[Holtius, Gualtherus (3)]
HOLTIUS (Gualtherus) (3), geb. te Zwolle 14 Dec. 1826, overl. te 's Gravenhage 21 Maart 1910; zoon van den voorg. en van Elisabeth Cornélie Vosmaer.
Hij koos de militaire loopbaan, werd 2 Sept. 1843 cadet aan de K.M.A. te Breda en 7 Juli 1847 tweede-luitenant bij het 2e regiment lansiers; idem bij het limburgsche bondscontingent cavalerie 1 Oct. 1849; idem bij de jagers te paard 20 Jan. 1852. In April 1853 werd hij voor den tijd van twee jaar gedetacheerd bij de rijschool te Hannover, doch ruilde spoedig met wijziging van zijn primitieve bestemming, met den tweedeluitenant van Doorninck, die bestemd was tegen 1 October van dat jaar bij de (pruisische) school te Schwedt a.d. Oder een tweejarigen cursus te volgen.
In 1855 uit Schwedt teruggekeerd, werd hij in Juli 1855 eerste luitenant. Zijn regiment, bij reorganisatie 5e regiment dragonders geworden, diende hij van 1859 tot 1863 als luit. adjudant. In Juli 1863 benoemd tot ritmeester 3e klasse bij het 3e regiment dragonders, bleef hij bij dat regiment (later 3e regt. huzaren), - ook van 1864 tot 1866 in de betrekking van ritmeester-instructeur, - tot 1873, in welk jaar hij benoemd werd (Januari) tot majoor bij het 4e (later 1e) reg. huzaren. Dit regiment mocht hem verder in zijn officierscorps behouden; hij werd in Januari 1877 luit.-kolonel en in Nov. 1882 kolonel en commandant van dat corps, tot hij 5 Febr. 1886 op zijn aanvrage werd gepensionneerd, bij welke gelegenheid hij door Willem III werd benoemd tot adjudant des konings i.b.d. Hij verliet daarna zijn garnizoensplaats Deventer en vestigde zich metterwoon te 's Gravenhage. Bij het veertigjarig koningsschap van Willem III (1889) werd hem de rang van generaal-majoor verleend, terwijl hij in 1898 bij de troonsbestijging van Wilhelmina werd benoemd tot adjudant der koningin i.b.d.
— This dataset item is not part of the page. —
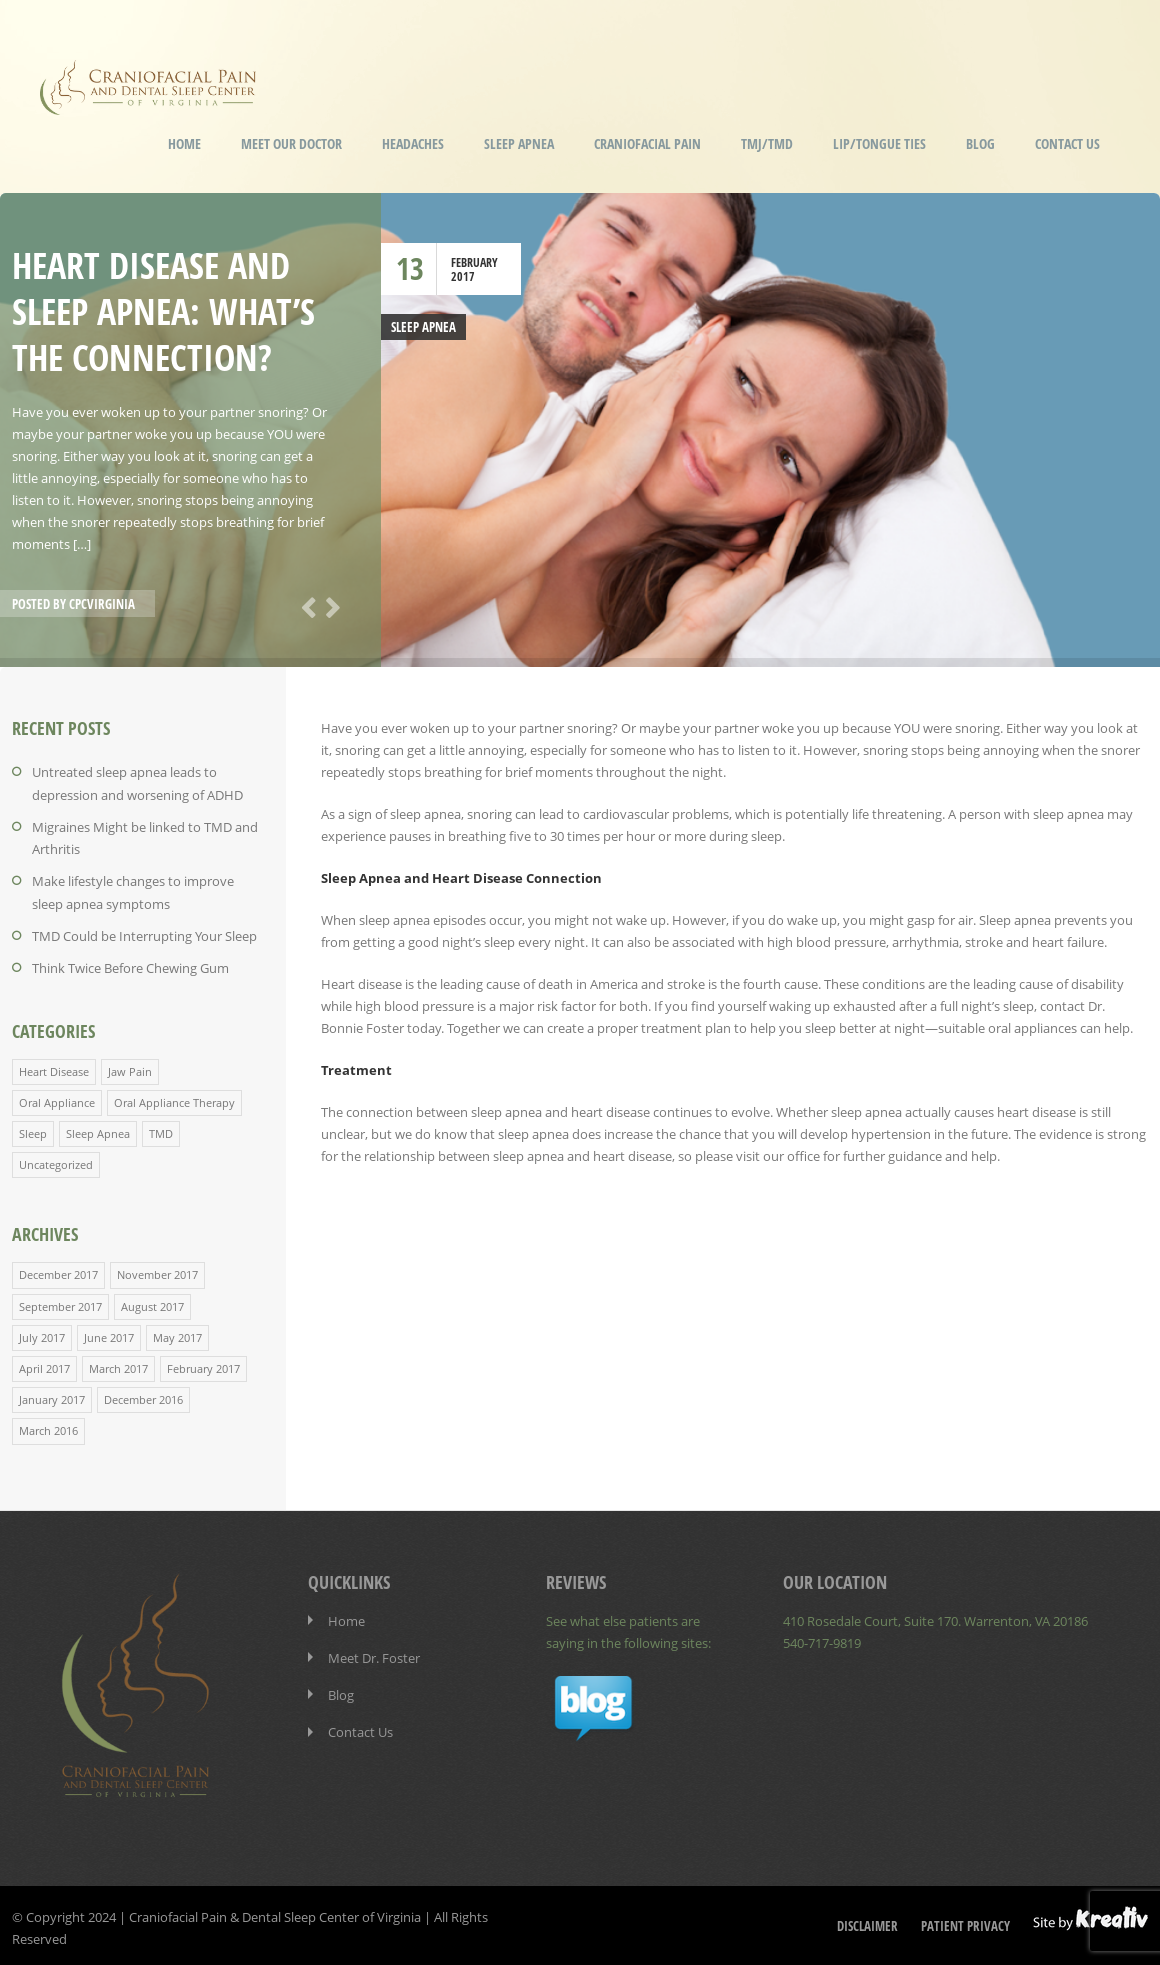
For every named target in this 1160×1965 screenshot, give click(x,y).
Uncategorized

Holtius, die meermalen lid der commissie van inspectie over de Kon. Mil. Acad. was, had van jongsaf veel aanleg voor de rijkunst en alles, wat daarmee in betrekking staat. Te Schwedt legde hij zich met grooten ijver toe op de vermeerdering zijner kennis van de africhting en dressuur van jonge paarden en wellicht heeft dit verblijf in verband met zijn aanleg en zijn vele goede militaire eigenschappen den grond gelegd voor zijn voornaamste werkzaamheid op dit terrein, eerst als ritmeester-instructeur te Haarlem en later als majoor te Leiden, toen hij de leiding gaf bij de africhting van de jonge hongaarsche paarden, die hij als voorzitter van een remontecommissie in de jaren 1879 en 1880 in Hongarije had aangekocht.
Holtius had den tact een hartelijken, ja vaderlijken omgang met zijn officieren te verbinden aan de noodige krachtige opwekking tot plichtsbetrachting, terwijl hij niet schroomde krachtig voor de belangen der ondergeschikten op te komen en hen te helpen bij meer of minder onbillijke bejegeningen, die hen werden aangedaan.